### [Exercise requirements]
Look through the lines below for the word "Result", and copy every line that has it.
*** Exercise data ***
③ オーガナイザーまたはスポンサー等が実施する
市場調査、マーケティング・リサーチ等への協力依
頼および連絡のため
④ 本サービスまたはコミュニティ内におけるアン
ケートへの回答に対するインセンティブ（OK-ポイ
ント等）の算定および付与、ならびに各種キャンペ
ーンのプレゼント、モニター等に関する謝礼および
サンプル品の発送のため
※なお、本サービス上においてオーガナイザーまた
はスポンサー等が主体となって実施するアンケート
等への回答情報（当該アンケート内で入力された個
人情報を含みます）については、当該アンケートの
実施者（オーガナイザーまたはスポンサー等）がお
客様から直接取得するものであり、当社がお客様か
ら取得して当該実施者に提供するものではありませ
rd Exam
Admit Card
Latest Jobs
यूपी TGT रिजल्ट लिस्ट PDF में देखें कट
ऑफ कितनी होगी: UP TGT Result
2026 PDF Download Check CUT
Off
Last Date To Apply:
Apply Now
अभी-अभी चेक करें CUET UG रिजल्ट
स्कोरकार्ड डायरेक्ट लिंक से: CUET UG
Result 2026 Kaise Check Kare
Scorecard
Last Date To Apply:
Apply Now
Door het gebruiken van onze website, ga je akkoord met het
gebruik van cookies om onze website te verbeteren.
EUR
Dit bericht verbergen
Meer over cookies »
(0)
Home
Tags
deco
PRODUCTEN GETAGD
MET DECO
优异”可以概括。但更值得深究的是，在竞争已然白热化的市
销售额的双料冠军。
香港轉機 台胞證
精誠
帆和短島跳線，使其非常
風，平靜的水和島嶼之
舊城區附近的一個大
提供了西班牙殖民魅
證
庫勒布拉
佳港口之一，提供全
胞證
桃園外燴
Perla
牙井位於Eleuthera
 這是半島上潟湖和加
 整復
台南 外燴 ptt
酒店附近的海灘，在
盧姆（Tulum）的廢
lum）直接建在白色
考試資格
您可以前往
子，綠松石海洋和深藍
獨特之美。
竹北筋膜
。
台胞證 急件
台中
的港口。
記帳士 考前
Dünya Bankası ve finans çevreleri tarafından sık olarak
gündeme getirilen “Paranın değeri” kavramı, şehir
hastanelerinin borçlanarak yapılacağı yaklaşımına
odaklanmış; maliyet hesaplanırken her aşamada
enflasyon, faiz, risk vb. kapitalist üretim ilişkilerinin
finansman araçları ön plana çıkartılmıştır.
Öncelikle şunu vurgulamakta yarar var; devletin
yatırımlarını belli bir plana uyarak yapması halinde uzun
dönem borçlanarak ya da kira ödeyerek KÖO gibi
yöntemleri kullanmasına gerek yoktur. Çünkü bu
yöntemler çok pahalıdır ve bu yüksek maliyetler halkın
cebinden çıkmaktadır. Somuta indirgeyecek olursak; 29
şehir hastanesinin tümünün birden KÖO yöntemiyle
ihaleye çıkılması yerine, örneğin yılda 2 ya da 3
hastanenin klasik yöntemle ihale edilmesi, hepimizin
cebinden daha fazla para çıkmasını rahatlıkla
*** End of Exercise data ***
### [Written solution]
ऑफ कितनी होगी: UP TGT Result
Result 2026 Kaise Check Kare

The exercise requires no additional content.